Going on four months later, Alualu still isn’t Tebow, but you hope folks in Jacksonville are beginning to learn that Alualu can be special in his own right, on and off the field.
Given time and the benefit of open minds, Alualu, a Saint Louis School graduate, is likely to bust through perceptions the way he did blocks in the Pac-10 for California the last three seasons.
Already, there is something endearing — well, a lot, really — about a newly minted young millionaire’s first purchases being a home for his family and a church for his community.
It is hardly de rigueur spending in the NFL, where the money is more likely to be lavished on a fleet of fast cars and a faster after-hours life for the player’s crew. While some players might drop a wad into the offering plate, Alualu is going for the whole building on the lot he said he has purchased in Kalihi.
The NFL gives its suddenly affluent rookies seminars in how to handle fame and vast fortune, too often without success. But before setting foot in one, Alualu has shown that he already gets it on several fronts. Most telling is that this was from the heart and not some PR-driven gesture.
All in all, from his first pronouncements about "practicing hard with my teammates and giving it my all" he’s begun to open some eyes and, maybe, some hearts.
So much so that as Alualu signed his five-year, $28 million contract and made his first appearance in camp this week, the feeling is that a thaw, however gradual, is taking place.
Maybe reality is finally setting in because, as it turns out, there was actually a method to Jags’ general manager Gene Smith’s "madness" on draft day.

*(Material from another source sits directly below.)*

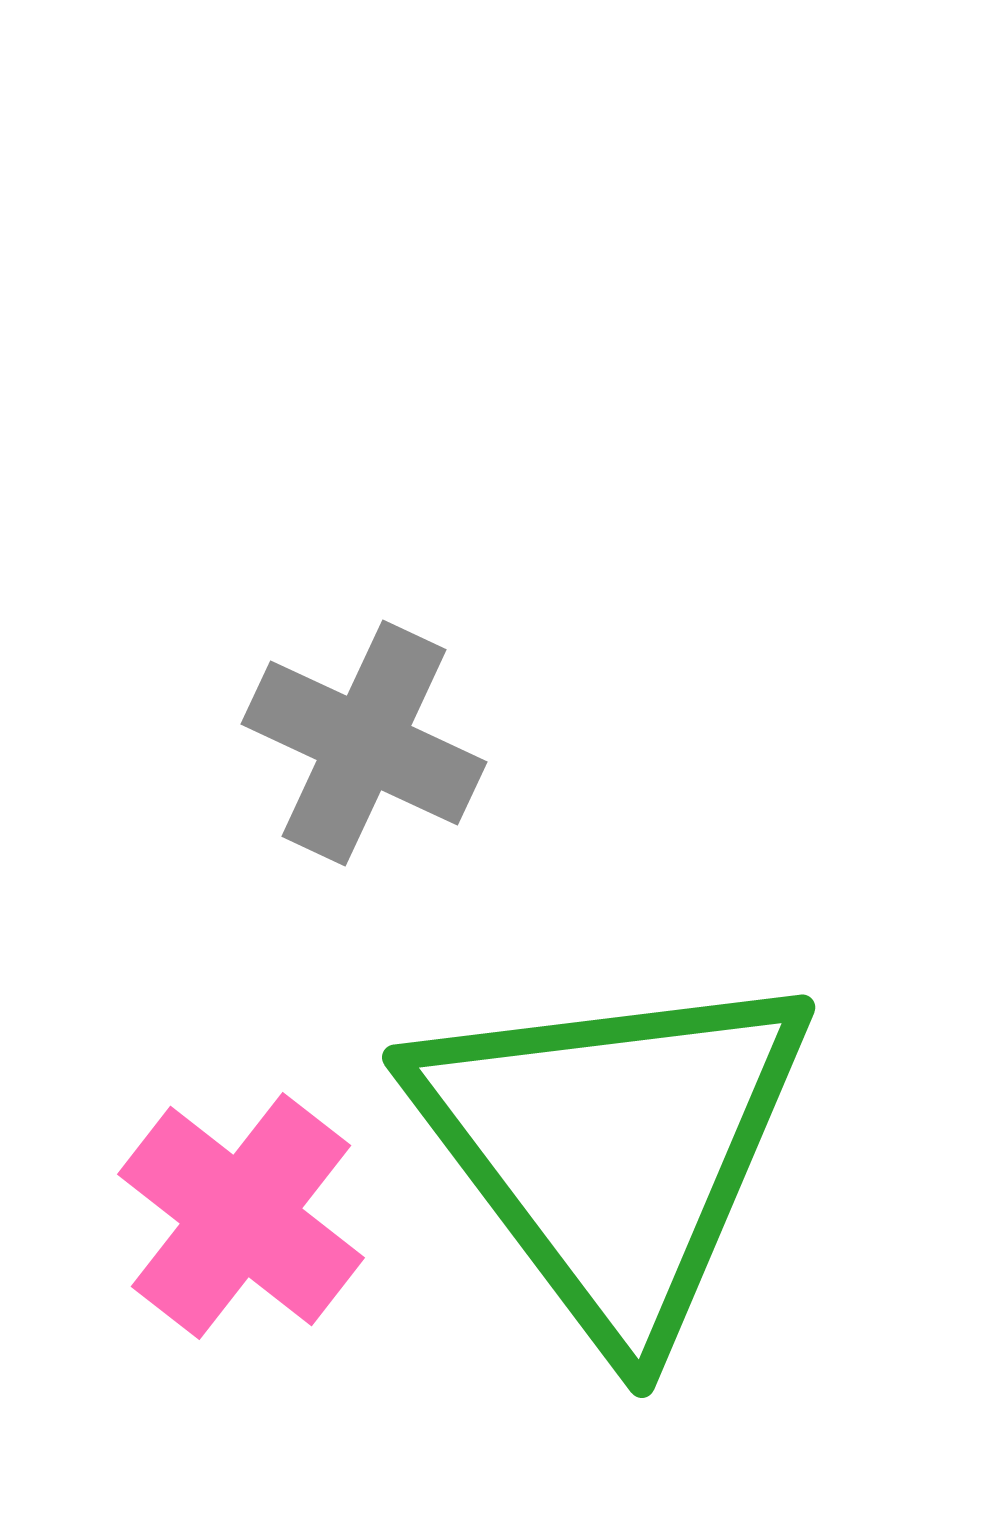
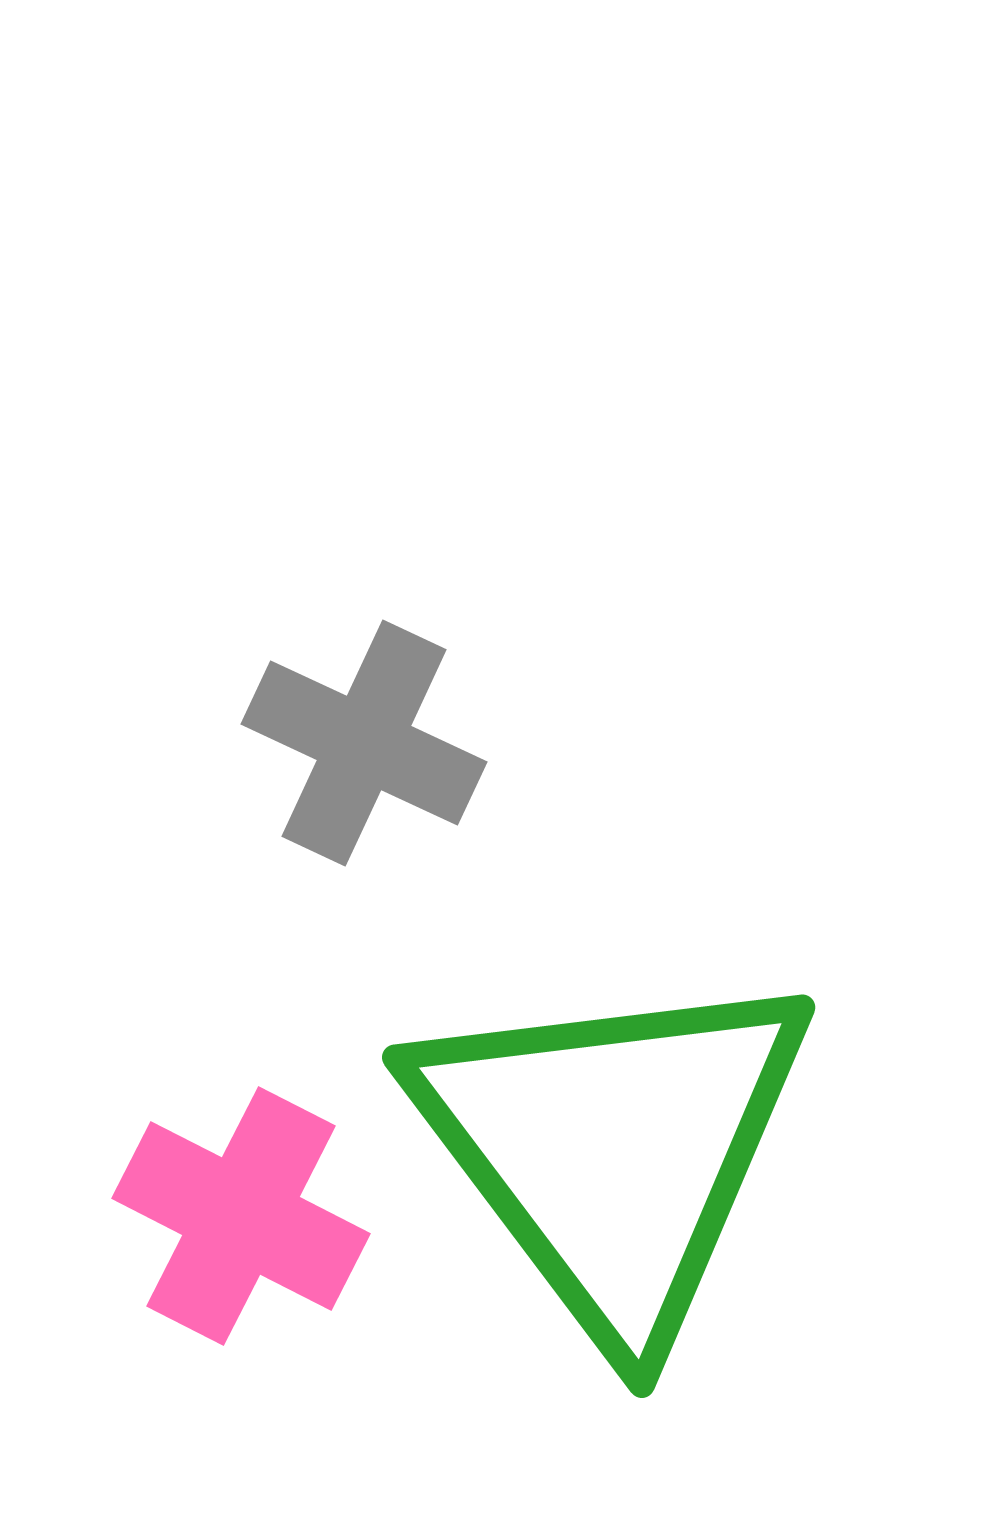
pink cross: rotated 11 degrees counterclockwise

As much as the Jags need to put fans back into a stadium that had an NFL-high seven blackouts in 2009 in the short haul, they also need to win for the sake of the franchise in the wider term.
For the Jags, who had a franchise-low 14 sacks in 2009, it begins with defense. It starts with someone putting pressure on the quarterback. Alualu, through 40 starts for the Golden Bears, has shown he is capable of that, and doing it relentlessly.
In fact, it might have been his signature sack and strip of Tebow in a Senior Bowl YouTube moment, as much as his measurables at workouts, that helped bring him into focus for the Jags.
Make no mistake, however, for the $17.5 million bonus they are forking over, the Jags are asking plenty of Alualu. And, he is beginning to grasp the challenge of being an impact player sooner rather than later.
"The pressure is on me, being the 10th pick, I got a lot to do to meet those expectations," Alualu told the Associated Press.
As he does, who knows, the pick many in Jacksonville seemed determined to disapprove of in April just might bring them around in time.